The gunmen escaped in a car after the attack, witnesses said.
Television footage showed Mr Bhatti’s vehicle riddled with bullet holes. Reports said it did not have a security escort.
No group has said it was behind the attack, but leaflets issued by Tehrik-i-Taleban Punjab, a branch of the Taleban in Pakistan’s most populous province, were found at the ambush site, according to the private TV channel Express 24/7.
Security has been stepped up on all main roads in Islamabad.
In January, Mr Bhatti told the BBC he would defy death threats he had received from Islamist militants for his efforts to reform the blasphemy law.
“I was told that if I was to continue the campaign against the blasphemy law, I will be assassinated. I will be beheaded. But forces of violence, forces of extremism cannot harass me, cannot threaten me,” he said.
A government spokesman condemned the assassination.
“This is concerted campaign to slaughter every liberal, progressive and humanist voice in Pakistan,” Farahnaz Ispahani, an aide to President Asif Ali Zardari, told the Associated Press.
“The time has come for the federal government and provincial governments to speak out and to take a strong stand against these murderers to save the very essence of Pakistan.”

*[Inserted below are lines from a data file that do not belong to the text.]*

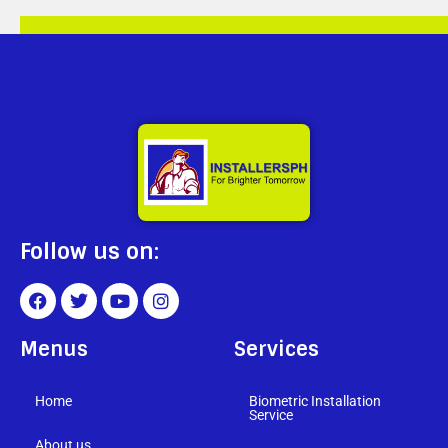
Follow us on:
Menus
Services
Home
Biometric Installation
Service
About us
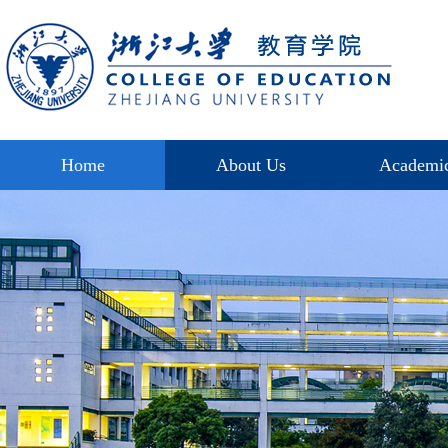
Home
About Us
Academi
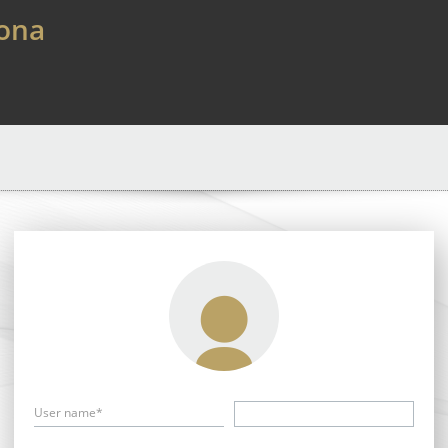
lona
User name*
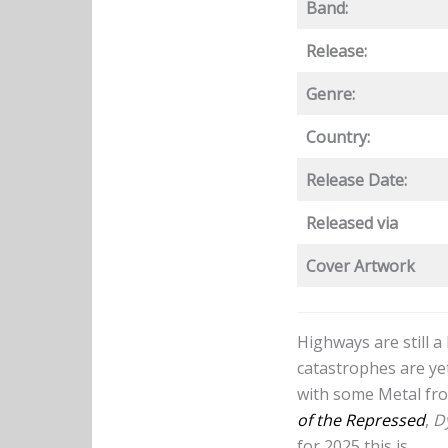
Band:
Release:
Genre:
Country:
Release Date:
Released via
Cover Artwork
Highways are still 
catastrophes are yet
with some Metal fro
of the Repressed
,
D
for 2025 this is.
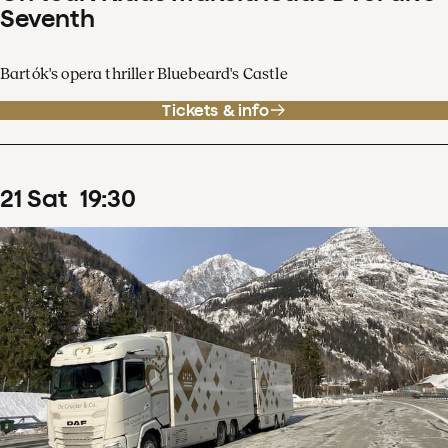
Seventh
Bartók's opera thriller Bluebeard's Castle
Tickets & info
21
Sat
19
:
30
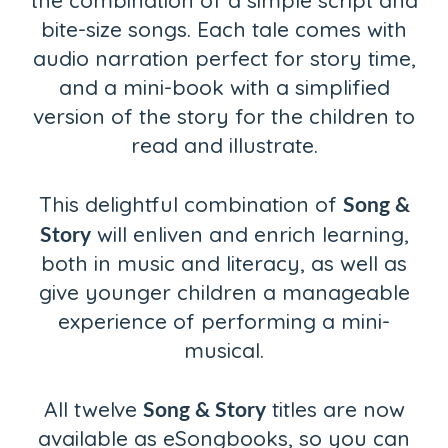
the combination of a simple script and
bite-size songs. Each tale comes with
audio narration perfect for story time,
and a mini-book with a simplified
version of the story for the children to
read and illustrate.
Song &
This delightful combination of
Story
will enliven and enrich learning,
both in music and literacy, as well as
give younger children a manageable
experience of performing a mini-
musical.
Song & Story
All twelve
titles are now
available as eSongbooks, so you can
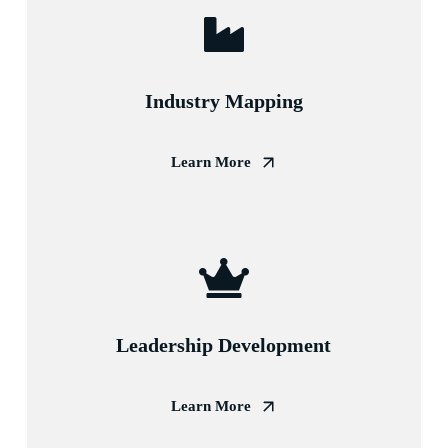
Industry Mapping
Learn More
Leadership Development
Learn More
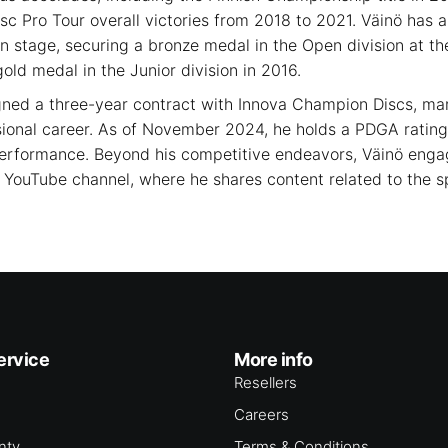
sc Pro Tour overall victories from 2018 to 2021. Väinö has 
n stage, securing a bronze medal in the Open division at t
ld medal in the Junior division in 2016.
gned a three-year contract with Innova Champion Discs, mar
ssional career. As of November 2024, he holds a PDGA rating 
performance. Beyond his competitive endeavors, Väinö engag
YouTube channel, where he shares content related to the s
ervice
More info
Resellers
Careers
nty
Terms & Conditions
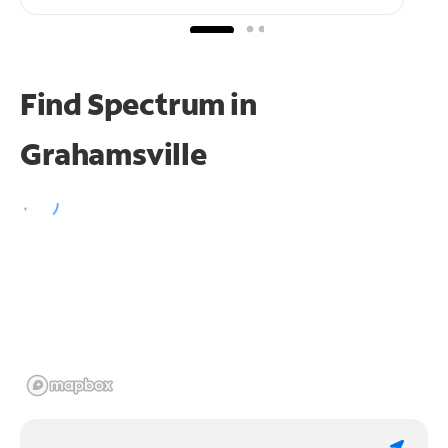
Find Spectrum in
Grahamsville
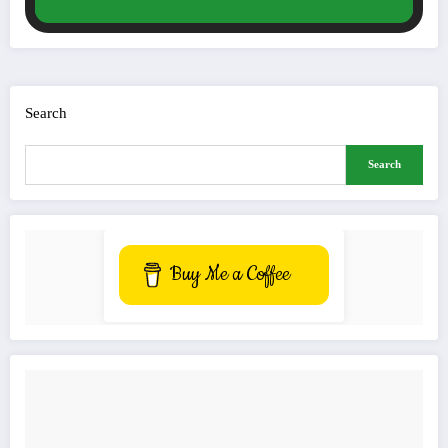
Search
Search
Buy Me a Coffee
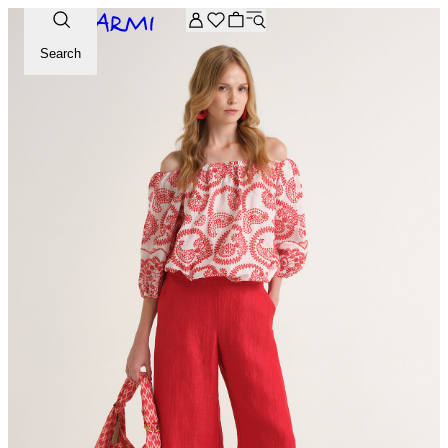
Extra -20% off on the Archive selection. Enter the code ARC
Search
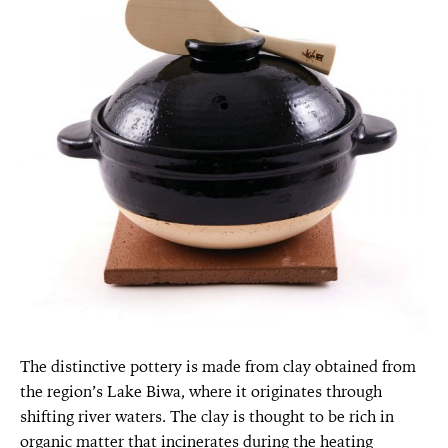
The distinctive pottery is made from clay obtained from
the region’s Lake Biwa, where it originates through
shifting river waters. The clay is thought to be rich in
organic matter that incinerates during the heating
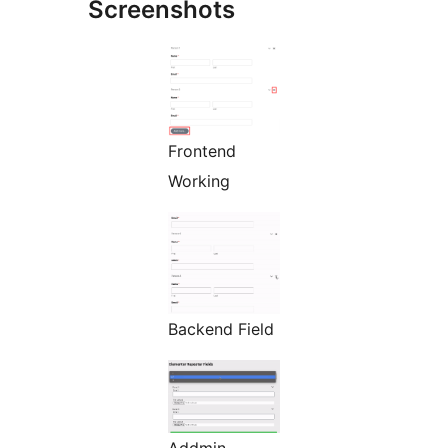
Screenshots
Frontend
Working
Backend Field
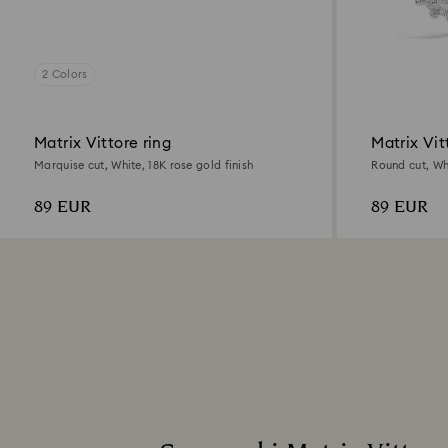
2 Colors
Matrix Vittore ring
Matrix Vit
Marquise cut, White, 18K rose gold finish
Round cut, Wh
89 EUR
89 EUR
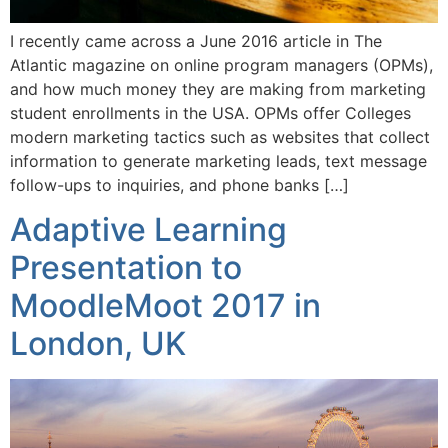
I recently came across a June 2016 article in The
Atlantic magazine on online program managers (OPMs),
and how much money they are making from marketing
student enrollments in the USA. OPMs offer Colleges
modern marketing tactics such as websites that collect
information to generate marketing leads, text message
follow-ups to inquiries, and phone banks […]
Adaptive Learning
Presentation to
MoodleMoot 2017 in
London, UK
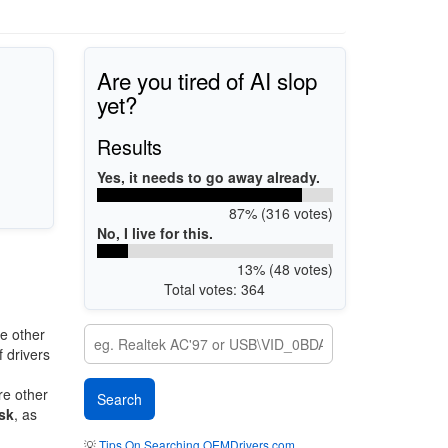
Are you tired of AI slop
yet?
Results
Yes, it needs to go away already.
87% (316 votes)
No, I live for this.
13% (48 votes)
Total votes: 364
e other
 drivers
re other
sk
, as
💡
Tips On Searching OEMDrivers.com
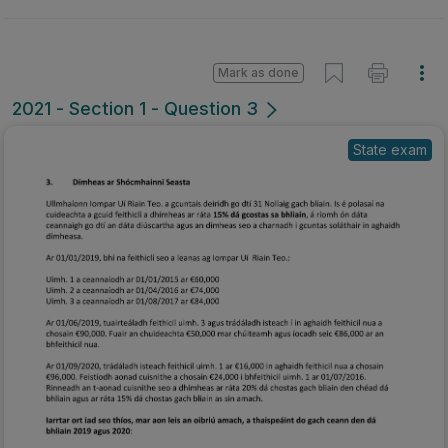
Mark as done
2021 - Section 1 - Question 3
State exam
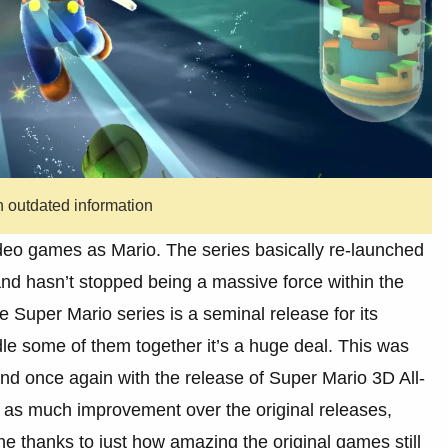
n outdated information
eo games as Mario. The series basically re-launched
d hasn’t stopped being a massive force within the
e Super Mario series is a seminal release for its
le some of them together it’s a huge deal. This was
nd once again with the release of Super Mario 3D All-
er as much improvement over the original releases,
one thanks to just how amazing the original games still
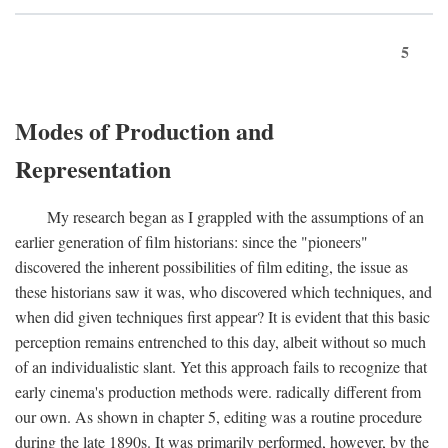
5
Modes of Production and
Representation
My research began as I grappled with the assumptions of an
earlier generation of film historians: since the "pioneers"
discovered the inherent possibilities of film editing, the issue as
these historians saw it was, who discovered which techniques, and
when did given techniques first appear? It is evident that this basic
perception remains entrenched to this day, albeit without so much
of an individualistic slant. Yet this approach fails to recognize that
early cinema's production methods were. radically different from
our own. As shown in chapter 5, editing was a routine procedure
during the late 1890s. It was primarily performed, however, by the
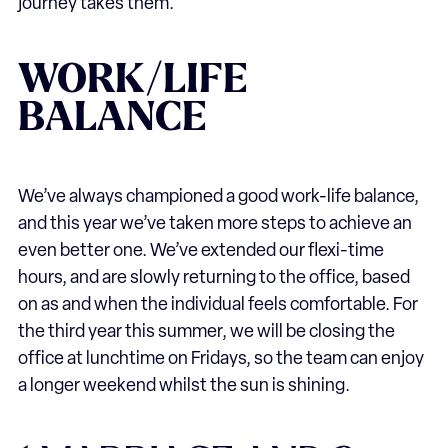
journey takes them.
WORK/LIFE
BALANCE
We’ve always championed a good work-life balance,
and this year we’ve taken more steps to achieve an
even better one. We’ve extended our flexi-time
hours, and are slowly returning to the office, based
on as and when the individual feels comfortable. For
the third year this summer, we will be closing the
office at lunchtime on Fridays, so the team can enjoy
a longer weekend whilst the sun is shining.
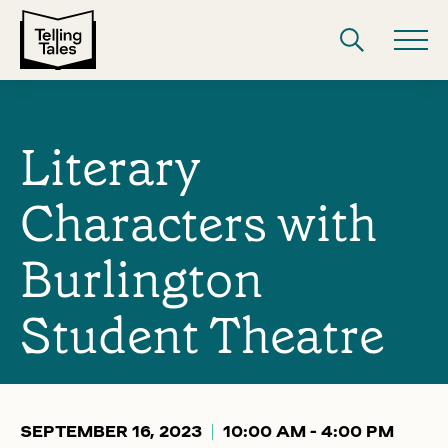
Literary
Characters with
Burlington
Student Theatre
SEPTEMBER 16, 2023
10:00 AM - 4:00 PM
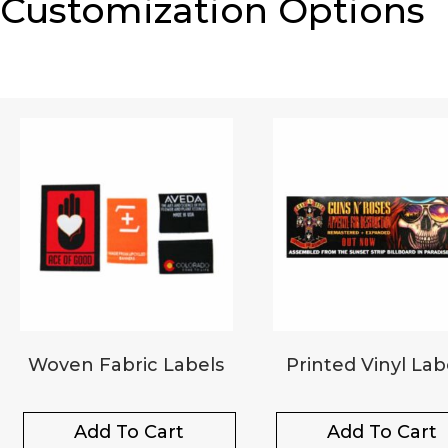
Customization Options
Woven Fabric Labels
Printed Vinyl Lab
Add To Cart
Add To Cart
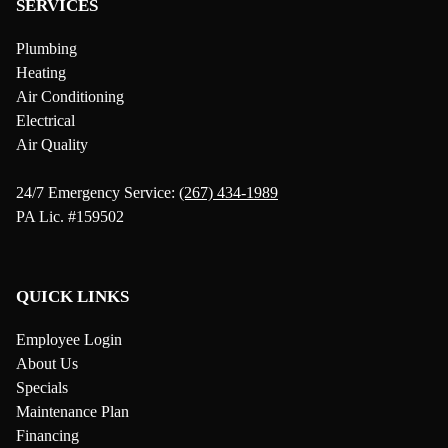
SERVICES
Plumbing
Heating
Air Conditioning
Electrical
Air Quality
24/7 Emergency Service:
(267) 434-1989
PA Lic. #159502
QUICK LINKS
Employee Login
About Us
Specials
Maintenance Plan
Financing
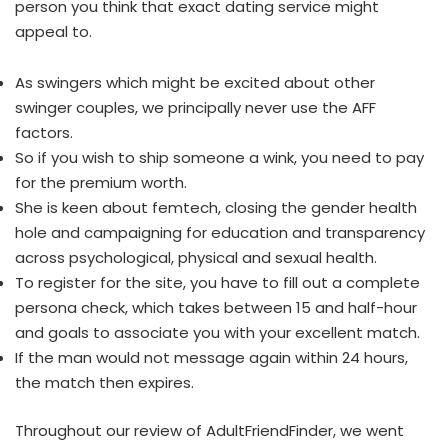
person you think that exact dating service might
appeal to.
As swingers which might be excited about other
swinger couples, we principally never use the AFF
factors.
So if you wish to ship someone a wink, you need to pay
for the premium worth.
She is keen about femtech, closing the gender health
hole and campaigning for education and transparency
across psychological, physical and sexual health.
To register for the site, you have to fill out a complete
persona check, which takes between 15 and half-hour
and goals to associate you with your excellent match.
If the man would not message again within 24 hours,
the match then expires.
Throughout our review of AdultFriendFinder, we went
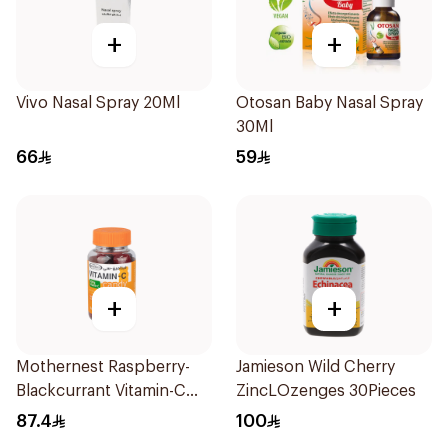
+
+
Vivo Nasal Spray 20Ml
Otosan Baby Nasal Spray
30Ml
66
59
+
+
Mothernest Raspberry-
Jamieson Wild Cherry
Blackcurrant Vitamin-C
ZincLOzenges 30Pieces
Candy 35Pieces
87.4
100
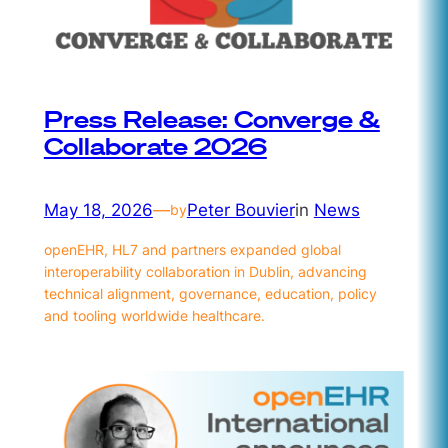
Press Release: Converge &
Collaborate 2026
May 18, 2026
—
Peter Bouvier
in
News
by
openEHR, HL7 and partners expanded global
interoperability collaboration in Dublin, advancing
technical alignment, governance, education, policy
and tooling worldwide healthcare.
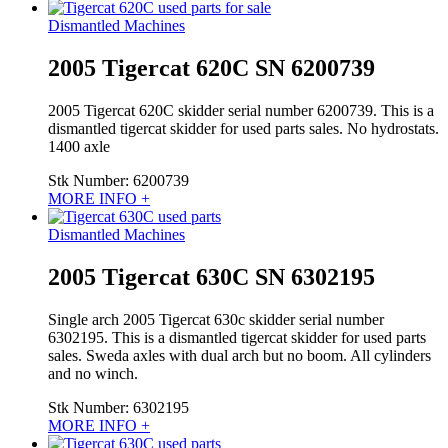
Dismantled Machines
2005 Tigercat 620C SN 6200739
2005 Tigercat 620C skidder serial number 6200739. This is a
dismantled tigercat skidder for used parts sales. No hydrostats.
1400 axle
Stk Number:
6200739
MORE INFO +
Dismantled Machines
2005 Tigercat 630C SN 6302195
Single arch 2005 Tigercat 630c skidder serial number
6302195. This is a dismantled tigercat skidder for used parts
sales. Sweda axles with dual arch but no boom. All cylinders
and no winch.
Stk Number:
6302195
MORE INFO +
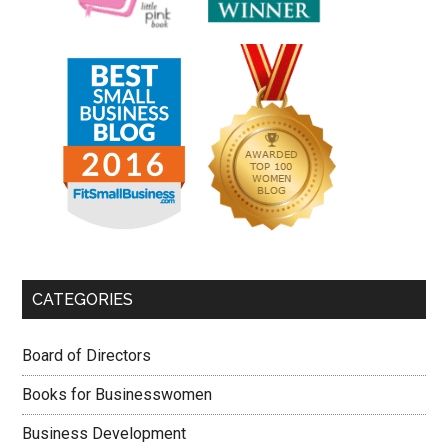
CATEGORIES
Board of Directors
Books for Businesswomen
Business Development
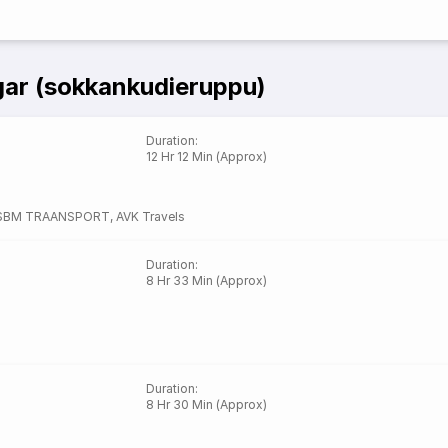
gar (sokkankudieruppu)
Duration
:
12 Hr 12 Min (Approx)
SBM TRAANSPORT
,
AVK Travels
Duration
:
8 Hr 33 Min (Approx)
Duration
:
8 Hr 30 Min (Approx)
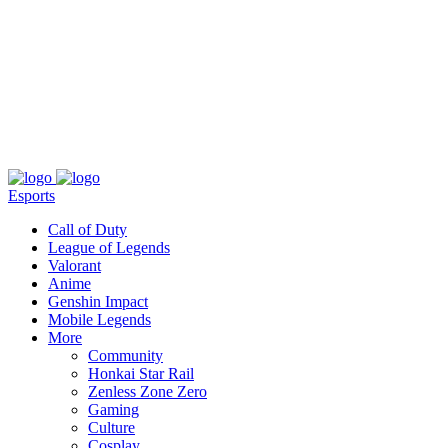
About
Press
T&C
Contact Us
Partners
Esports
Call of Duty
League of Legends
Valorant
Anime
Genshin Impact
Mobile Legends
More
Community
Honkai Star Rail
Zenless Zone Zero
Gaming
Culture
Cosplay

Fight against those who believe not in Allah, nor in the Last Day, nor forbid that which has been forbidden by Allah and His Messenger and those who acknowledge not the religion of truth (i.e. Islam) among the people of the Scripture (Jews and Christians), until they pay the Jizya with willing submission, and feel themselves subdued Qur’an 9:29
And the same fate will befall anyone else who makes a stand for common decency in this most violent, backward of states – consumed by rage and bile at anything non-Islamic.
These intolerant savages will not rest until they have poor Asia Bibi‘s head; and Pakistan’s Christian population cowering in permanent and abject fear and humiliation.
[Source: BBC News]
Lahore, Pakistan, Jan 30, 2011 / 10:01 am (CNA).- Terrorist groups in Pakistan are planning to assassinate Shahbaz Bhatti, Pakistan’s federal minister for religious minorities, because of his opposition to the country’s blasphemy law.
Bhatti is the founder and president of the All Pakistan Minorities Alliance, a religious minorities network. He is also a Catholic.
The alliance told the Vatican-based news agency Fides that a Pakistani Secret Service report states it is “deeply concerned” by circulating news that an “imminent attack” on the minister is being organized. Bhatti has become a “number one target” because of his commitment to the abolition of the blasphemy law.
“Those close to the Minister need to protect him and ask the state to afford the minister maximum protection,” the Secret Service report continued.
The powerful terrorist organization Laskar-e-Toiba has already declared a death sentence upon Minister Bhatti. The new information confirms an actual plan is underway.
Bhatti told Fides his resolution was firm.
“Pray for me and for my life. I am a man who has burnt his bridges. I cannot and will not go back on this commitment. I will fight fanaticism and fight in defense of Christians to the death,” he said.
One Pakistan source deplored the inaction of the ruling Pakistan People’s Party. It is not aligning itself with Bhatti and coming to his defense because it is being pressured by lobbying from fundamentalist Islamic parties.
The party is “leaving too much space to the fanatics in society: its leadership believes that its political survival depends in keeping the militant religious right happy,” the source told Fides. “However, in doing so, the party is losing its traditional nature: moderate, secular, popular and pluralistic.”
Pakistan’s blasphemy law came to be a prominent part of the national conversation after Asia Bibi, a Christian mother, was sentenced to death under it. She has been in prison for a year and a half and is presently in a secure cell to protect her from assassination attempts.
Tensions escalated even further when Punjab governor Salman Taseer was assassinated by one of his body guards who was reportedly angered by his opposition to the law and his support for Bibi.